• EXERCISE: Check every line of the data below for "avec". Copy each one that has it.

[Saved data entries]
----
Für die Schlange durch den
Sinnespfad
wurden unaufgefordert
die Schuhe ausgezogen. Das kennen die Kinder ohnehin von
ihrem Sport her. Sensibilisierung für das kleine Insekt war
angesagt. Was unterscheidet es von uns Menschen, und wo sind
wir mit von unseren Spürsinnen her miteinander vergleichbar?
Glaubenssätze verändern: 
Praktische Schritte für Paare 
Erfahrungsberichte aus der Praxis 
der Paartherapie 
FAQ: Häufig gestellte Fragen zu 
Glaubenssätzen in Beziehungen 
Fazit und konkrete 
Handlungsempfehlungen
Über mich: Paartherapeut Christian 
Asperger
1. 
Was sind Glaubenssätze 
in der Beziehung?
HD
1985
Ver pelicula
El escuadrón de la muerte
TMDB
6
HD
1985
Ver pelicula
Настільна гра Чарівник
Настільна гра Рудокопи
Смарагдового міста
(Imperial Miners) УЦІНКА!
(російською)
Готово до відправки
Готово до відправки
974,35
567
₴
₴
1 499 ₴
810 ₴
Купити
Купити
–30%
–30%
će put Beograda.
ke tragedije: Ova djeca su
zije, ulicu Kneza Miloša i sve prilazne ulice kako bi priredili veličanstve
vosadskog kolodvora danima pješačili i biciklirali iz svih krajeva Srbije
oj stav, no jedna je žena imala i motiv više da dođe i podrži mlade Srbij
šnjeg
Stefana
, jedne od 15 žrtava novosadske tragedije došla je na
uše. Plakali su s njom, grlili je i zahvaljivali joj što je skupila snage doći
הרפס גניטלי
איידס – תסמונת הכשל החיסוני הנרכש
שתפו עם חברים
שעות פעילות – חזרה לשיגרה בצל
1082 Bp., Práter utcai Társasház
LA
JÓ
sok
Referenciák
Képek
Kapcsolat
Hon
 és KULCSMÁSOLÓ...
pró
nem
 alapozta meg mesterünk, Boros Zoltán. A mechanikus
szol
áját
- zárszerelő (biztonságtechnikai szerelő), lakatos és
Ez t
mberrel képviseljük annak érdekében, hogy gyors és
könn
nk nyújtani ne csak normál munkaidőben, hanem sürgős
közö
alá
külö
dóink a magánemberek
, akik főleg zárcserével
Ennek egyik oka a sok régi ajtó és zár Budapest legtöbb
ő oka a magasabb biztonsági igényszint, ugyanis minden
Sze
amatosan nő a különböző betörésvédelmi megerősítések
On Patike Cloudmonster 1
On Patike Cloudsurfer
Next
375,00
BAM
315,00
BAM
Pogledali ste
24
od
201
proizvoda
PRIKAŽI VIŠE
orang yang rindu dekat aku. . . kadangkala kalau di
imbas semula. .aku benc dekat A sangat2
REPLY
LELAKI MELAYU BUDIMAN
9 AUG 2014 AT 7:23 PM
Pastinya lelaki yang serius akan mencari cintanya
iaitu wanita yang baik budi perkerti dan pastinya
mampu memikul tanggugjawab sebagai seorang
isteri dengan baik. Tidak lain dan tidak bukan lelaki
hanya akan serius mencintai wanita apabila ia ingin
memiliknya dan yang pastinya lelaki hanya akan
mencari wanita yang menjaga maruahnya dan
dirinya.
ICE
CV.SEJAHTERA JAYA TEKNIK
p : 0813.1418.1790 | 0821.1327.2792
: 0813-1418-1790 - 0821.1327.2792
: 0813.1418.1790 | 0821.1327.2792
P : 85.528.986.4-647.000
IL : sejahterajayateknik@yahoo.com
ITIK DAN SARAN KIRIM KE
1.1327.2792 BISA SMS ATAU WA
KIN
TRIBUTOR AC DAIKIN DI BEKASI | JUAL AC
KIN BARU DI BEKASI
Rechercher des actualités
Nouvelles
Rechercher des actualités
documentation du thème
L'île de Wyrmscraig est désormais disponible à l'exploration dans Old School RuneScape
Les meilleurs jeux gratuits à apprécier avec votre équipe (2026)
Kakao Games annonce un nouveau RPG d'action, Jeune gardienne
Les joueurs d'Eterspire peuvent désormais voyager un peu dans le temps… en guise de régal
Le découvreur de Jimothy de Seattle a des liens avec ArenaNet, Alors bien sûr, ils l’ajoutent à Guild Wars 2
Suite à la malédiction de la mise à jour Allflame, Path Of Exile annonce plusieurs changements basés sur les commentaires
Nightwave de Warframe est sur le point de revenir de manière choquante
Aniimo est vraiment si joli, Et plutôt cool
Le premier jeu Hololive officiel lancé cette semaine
----
• RESPONSE TO THIS EXERCISE:
Les meilleurs jeux gratuits à apprécier avec votre équipe (2026)
Le découvreur de Jimothy de Seattle a des liens avec ArenaNet, Alors bien sûr, ils l’ajoutent à Guild Wars 2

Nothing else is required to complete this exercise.